Abstract:
Probing the structure of nucleic acids is paramount in understanding their recognition properties and ensuing functions. Nucleic acids are commonly studied by biophysical techniques like fluorescence, NMR, EPR and X-ray crystallography, to name a few. The majority of these techniques use DNA and RNA oligonucleotides (ONs) labeled with appropriate biophysical probes as components of nucleic acids do not contain intrinsic labels such as fluorophores, NMR isotopes, paramagnetic and heavy atoms that are suitable for efficient analysis. Labeled ONs are commonly synthesized by either solid-phase ON synthesis or enzymatic methods. While solid-phase protocol is a convenient approach to construct site-specifically labeled ON sequences, longer nucleic acids are made by using nucleic acid processing enzymes such as polymerases and nucleotide transferase. In case of chemical method, certain modified amidites show poor coupling efficiency or they do not survive harsh conditions employed in solid-phase method. On the other hand, enzymatic incorporation works under mild conditions, but in several instance the unnatural substrates are not well accepted by the enzymes. Hence, there is constant demand for the development of new labeling strategies that will provide access to a wide variety of labeled ONs.

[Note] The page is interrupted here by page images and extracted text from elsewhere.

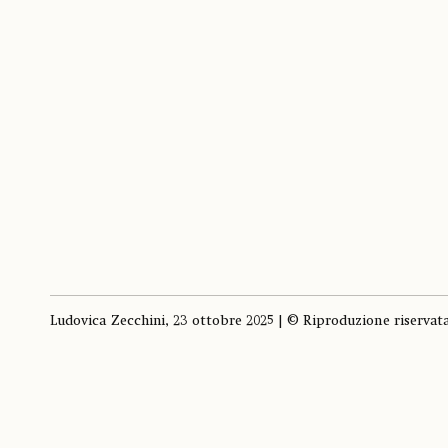
Ludovica Zecchini, 23 ottobre 2025 | © Riproduzione riservat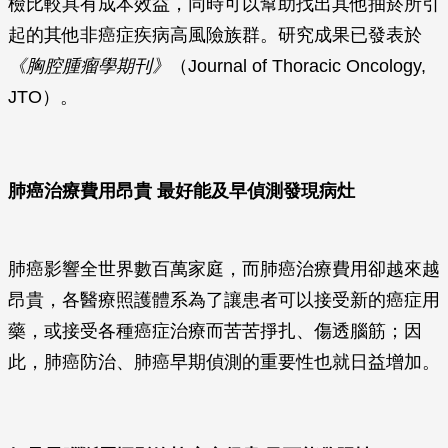
檢比較具有成本效益，同時可以幫助找出其他抽菸所引
起的其他非癌症疾病高風險族群。研究成果已發表於
《胸腔腫瘤學期刊》
（Journal of Thoracic Oncology,
JTO）。
肺癌治療費用昂貴 最好能及早偵測發現病灶
肺癌影響全世界數百萬家庭，而肺癌治療費用卻越來越
昂貴，各醫療照護體系為了讓患者可以接受新的癌症用
藥，或接受各種癌症治療而苦苦掙扎、傷透腦筋；因
此，肺癌防治、肺癌早期偵測的重要性也就日益增加。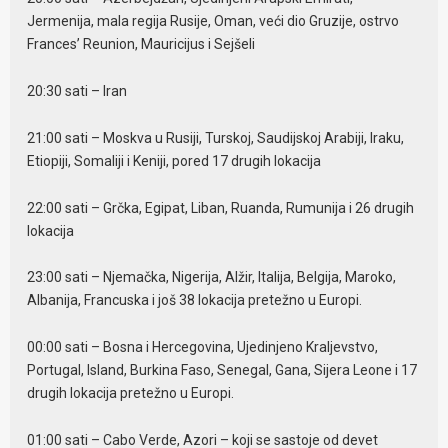
Jermenija, mala regija Rusije, Oman, veći dio Gruzije, ostrvo
Frances’ Reunion, Mauricijus i Sejšeli
20:30 sati – Iran
21:00 sati – Moskva u Rusiji, Turskoj, Saudijskoj Arabiji, Iraku,
Etiopiji, Somaliji i Keniji, pored 17 drugih lokacija
22:00 sati – Grčka, Egipat, Liban, Ruanda, Rumunija i 26 drugih
lokacija
23:00 sati – Njemačka, Nigerija, Alžir, Italija, Belgija, Maroko,
Albanija, Francuska i još 38 lokacija pretežno u Europi.
00:00 sati – Bosna i Hercegovina, Ujedinjeno Kraljevstvo,
Portugal, Island, Burkina Faso, Senegal, Gana, Sijera Leone i 17
drugih lokacija pretežno u Europi.
01:00 sati – Cabo Verde, Azori – koji se sastoje od devet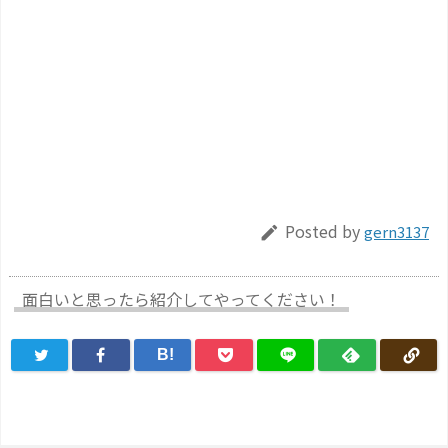
Posted by
gern3137

面白いと思ったら紹介してやってください！
B!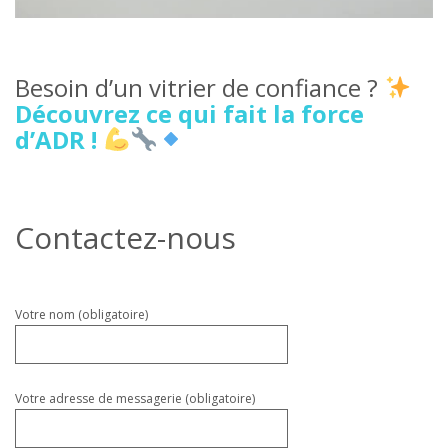
Besoin d’un vitrier de confiance ?
Découvrez ce qui fait la force
d’ADR !
Contactez-nous
Veuillez
Votre nom (obligatoire)
laisser
ce
champ
vide.
Votre adresse de messagerie (obligatoire)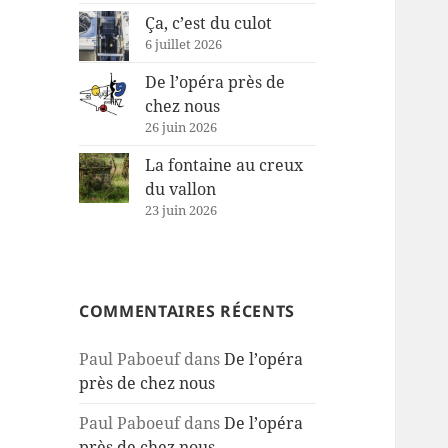
Ça, c’est du culot
6 juillet 2026
De l’opéra près de
chez nous
26 juin 2026
La fontaine au creux
du vallon
23 juin 2026
COMMENTAIRES RÉCENTS
Paul Paboeuf
dans
De l’opéra
près de chez nous
Paul Paboeuf
dans
De l’opéra
près de chez nous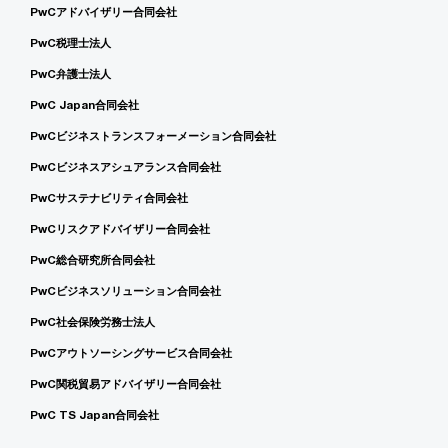
PwCアドバイザリー合同会社
PwC税理士法人
PwC弁護士法人
PwC Japan合同会社
PwCビジネストランスフォーメーション合同会社
PwCビジネスアシュアランス合同会社
PwCサステナビリティ合同会社
PwCリスクアドバイザリー合同会社
PwC総合研究所合同会社
PwCビジネスソリューション合同会社
PwC社会保険労務士法人
PwCアウトソーシングサービス合同会社
PwC関税貿易アドバイザリー合同会社
PwC TS Japan合同会社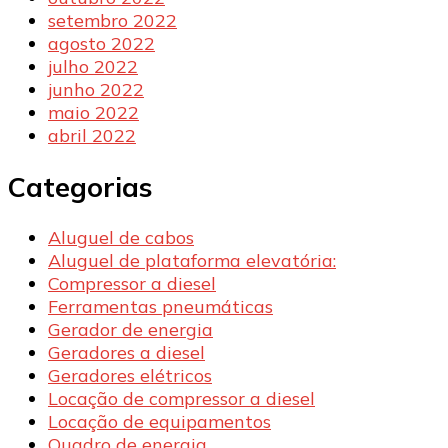
setembro 2022
agosto 2022
julho 2022
junho 2022
maio 2022
abril 2022
Categorias
Aluguel de cabos
Aluguel de plataforma elevatória:
Compressor a diesel
Ferramentas pneumáticas
Gerador de energia
Geradores a diesel
Geradores elétricos
Locação de compressor a diesel
Locação de equipamentos
Quadro de energia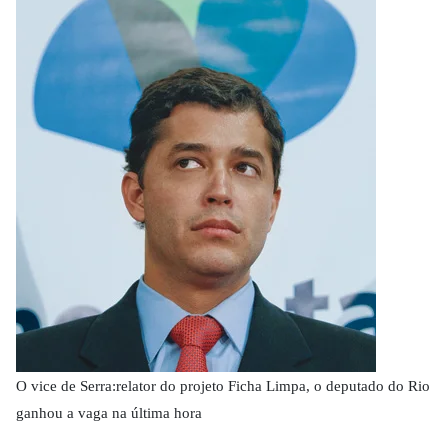
O vice de Serra:relator do projeto Ficha Limpa, o deputado do Rio
ganhou a vaga na última hora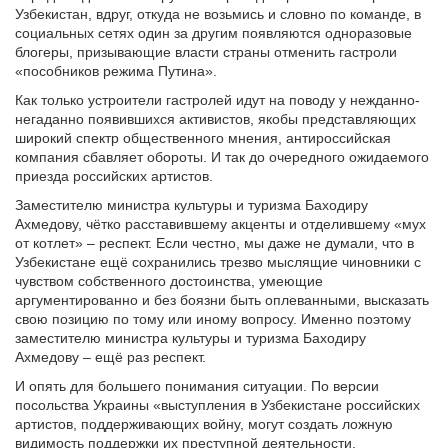
Узбекистан, вдруг, откуда не возьмись и словно по команде, в
социальных сетях один за другим появляются одноразовые
блогеры, призывающие власти страны отменить гастроли
«пособников режима Путина».
Как только устроители гастролей идут на поводу у нежданно-
негаданно появившихся активистов, якобы представляющих
широкий спектр общественного мнения, антироссийская
компания сбавляет обороты. И так до очередного ожидаемого
приезда российских артистов.
Заместителю министра культуры и туризма Баходиру
Ахмедову, чётко расставившему акценты и отделившему «мух
от котлет» – респект. Если честно, мы даже не думали, что в
Узбекистане ещё сохранились трезво мыслящие чиновники с
чувством собственного достоинства, умеющие
аргументированно и без боязни быть оплеванными, высказать
свою позицию по тому или иному вопросу. Именно поэтому
заместителю министра культуры и туризма Баходиру
Ахмедову – ещё раз респект.
И опять для большего понимания ситуации. По версии
посольства Украины «выступления в Узбекистане российских
артистов, поддерживающих войну, могут создать ложную
видимость поддержки их преступной деятельности,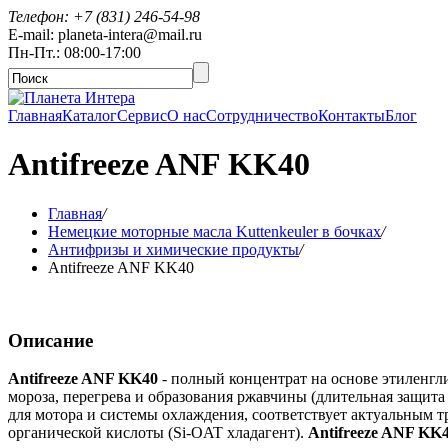
Телефон: +7 (831) 246-54-98
E-mail: planeta-intera@mail.ru
Пн-Пт.: 08:00-17:00
Главная
Каталог
Сервис
О нас
Сотрудничество
Контакты
Блог
Antifreeze ANF KK40
Главная
/
Немецкие моторные масла Kuttenkeuler в бочках
/
Антифризы и химические продукты
/
Antifreeze ANF KK40
Описание
Antifreeze ANF KK40
- полный концентрат на основе этиленгл
мороза, перегрева и образования ржавчины (длительная защита
для мотора и системы охлаждения, соответствует актуальным 
органической кислоты (Si-OAT хладагент).
Antifreeze ANF KK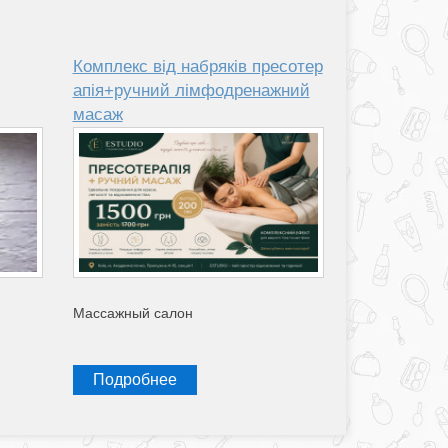
Комплекс від набряків пресотер
апія+ручний лімфодренажний
масаж
Массажный салон
Подробнее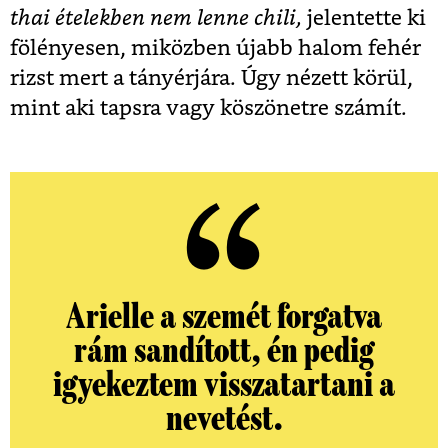
thai ételekben nem lenne chili,
jelentette ki
fölényesen, miközben újabb halom fehér
rizst mert a tányérjára. Úgy nézett körül,
mint aki tapsra vagy köszönetre számít.
Arielle a szemét forgatva
rám sandított, én pedig
igyekeztem visszatartani a
nevetést.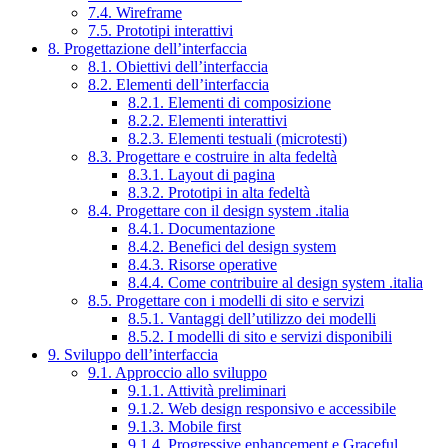
7.4. Wireframe
7.5. Prototipi interattivi
8. Progettazione dell’interfaccia
8.1. Obiettivi dell’interfaccia
8.2. Elementi dell’interfaccia
8.2.1. Elementi di composizione
8.2.2. Elementi interattivi
8.2.3. Elementi testuali (microtesti)
8.3. Progettare e costruire in alta fedeltà
8.3.1. Layout di pagina
8.3.2. Prototipi in alta fedeltà
8.4. Progettare con il design system .italia
8.4.1. Documentazione
8.4.2. Benefici del design system
8.4.3. Risorse operative
8.4.4. Come contribuire al design system .italia
8.5. Progettare con i modelli di sito e servizi
8.5.1. Vantaggi dell’utilizzo dei modelli
8.5.2. I modelli di sito e servizi disponibili
9. Sviluppo dell’interfaccia
9.1. Approccio allo sviluppo
9.1.1. Attività preliminari
9.1.2. Web design responsivo e accessibile
9.1.3. Mobile first
9.1.4. Progressive enhancement e Graceful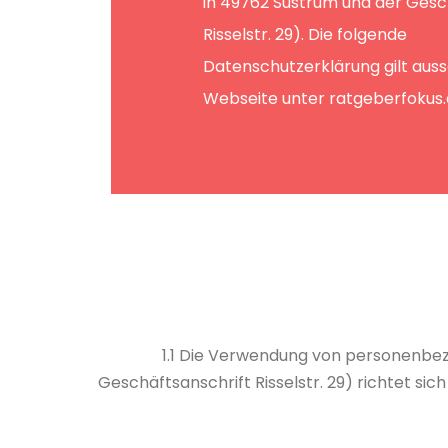
in 49762 Sustrum und der Gesc
Risselstr. 29). Die folgende
Datenschutzerklärung gilt aussc
Webseite unter ratgeberfokus
1.1 Die Verwendung von personenbezo
Geschäftsanschrift Risselstr. 29) richtet si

This doctoral dissertation describes the (i) development of a modular postsynthetic modification method to label DNA/RNA ONs and (ii) generation of nucleoside supramolecular synthons by using palladium-mediated cross-coupling reactions. In the first part, we illustrate the development of a Pd-mediated posttranscriptional Suzuki‒Miyaura cross-coupling reaction to label RNA with various biophysical probes. This method is highly chemoselective and offers direct access to RNA ONs labeled with commonly used fluorescent and affinity tags and new fluorogenic environment-sensitive nucleoside probes in a ligand-controlled stereoselective fashion. Further, we explored the influence of nucleic acid conformations on the Suzuki‒Miyaura cross-coupling reaction using polymorphic G-quadruplex forming sequences as the study model. We observed that the cross-coupling reaction works in a conformation-dependent manner and conformational selectivity of the reaction decreased in the order of – GQ topology > single-stranded DNA and no reaction with double-stranded DNA. In the second part of the doctoral dissertation, we describe the utility of Pd-mediated cross-coupling reaction to develop environment-sensitive fluorescent deoxyguanosine nucleolipids. These fluorescent nucleolipids support gel formation and show interesting chemo- and thermo-responsive behaviour upon self-assembling. Taken together, the results presented in this thesis highlight the potential of Pd-mediated cross-coupling reactions in generating functionalized nucleic acids for biophysical analysis and supramolecular assemblies for material applications.